One of the most outstanding scientists of all time, Albert Einstein, used to call himself an “involuntary swindler”, whose work didn’t deserve that much attention. Even the award-winning writer Maya Angelou couldn't escape the niggling self-doubt that she hadn't really earned her accomplishment. “I’ve run a game on everybody, and they’re going to find me out”, that’s what she used to say, in spite of writing 11 books and winning several prestigious awards.

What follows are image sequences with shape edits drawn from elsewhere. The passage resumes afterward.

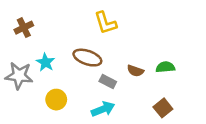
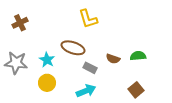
cyan star: (45, 62) -> (47, 60), moved

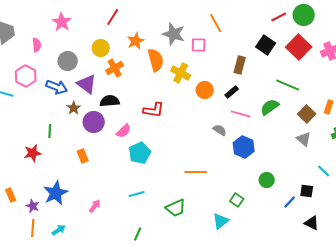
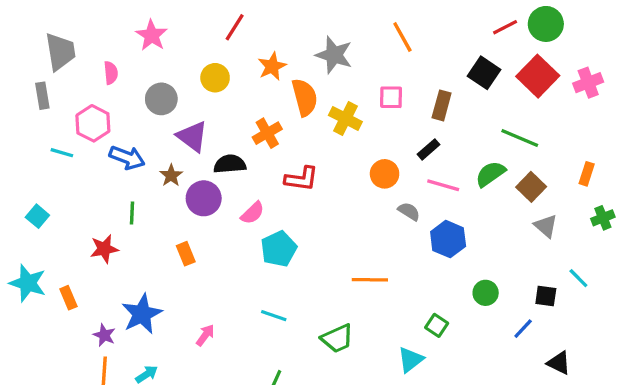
pink square: (199, 45) -> (391, 97), moved
orange cross: (115, 68) -> (267, 133), moved
blue arrow: (57, 87) -> (127, 158), moved
orange circle: (205, 90) -> (385, 174), moved
brown square: (307, 114) -> (531, 187), moved
black square: (307, 191) -> (546, 296), moved
cyan line: (137, 194) -> (274, 316), turned 35
orange rectangle: (11, 195) -> (68, 298), moved

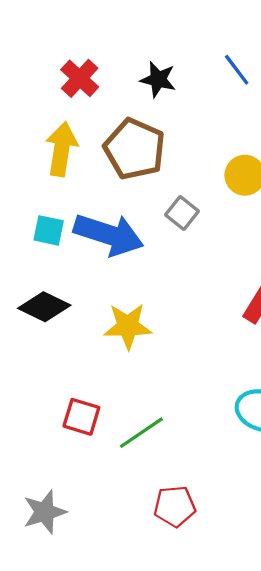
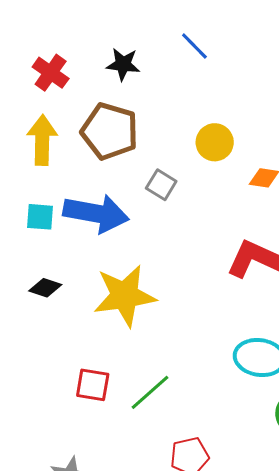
black diamond: (44, 307) -> (45, 288), size x0.7
yellow star: (128, 326) -> (125, 296), size x1.4

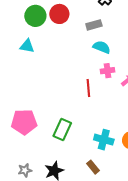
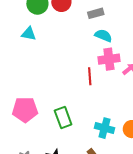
pink cross: (108, 71) -> (109, 59), size x1.5
green rectangle: (62, 129) -> (63, 117), turned -45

The first one to study this sense of insecurity was a psychologist named Pauline Rose Clance. She noticed how many of her patients who were students or were about to step into the professional world shared a common concern: even after scoring high grades and securing spots in prestigious universities, they believed they didn't deserve it all. Some even went to the extent of thinking it was an admission error. Clance could clearly remember how she felt the same way in graduate school.
So where do these feelings of self-doubt come from?
People who are well skilled tend to think others are just as skilled, pulling them into thinking if they really deserve opportunities over others. And just like Angelou and Einstein, there’s no particular level of accomplishment that puts these thoughts at rest.
Feelings of self-doubt aren't just restricted to highly skilled people, either. We each doubt ourselves privately, but since no one is voicing their thoughts, we believe we’re alone in thinking that way. We don’t really know how hard our peers are working, how difficult they find certain tasks, or just how much they doubt themselves, which makes coming out of this feeling of incapability quite hard. And this very self-doubt prevents a lot of great ideas from coming to the surface, and a lot of talented people from applying for a job where they would have excelled otherwise.
So far, one of the best and proven ways to combat self-doubt is to talk about it. People going through this fear that if they openly ask or talk about their performance, their fear of being average will be confirmed. And even if they hear good words about their work, it fails to put their mind at ease. But hearing about the struggles and experiences of their seniors or mentors can help relieve those feelings. Even simply finding out that they’re not alone in this brings great sense of relief.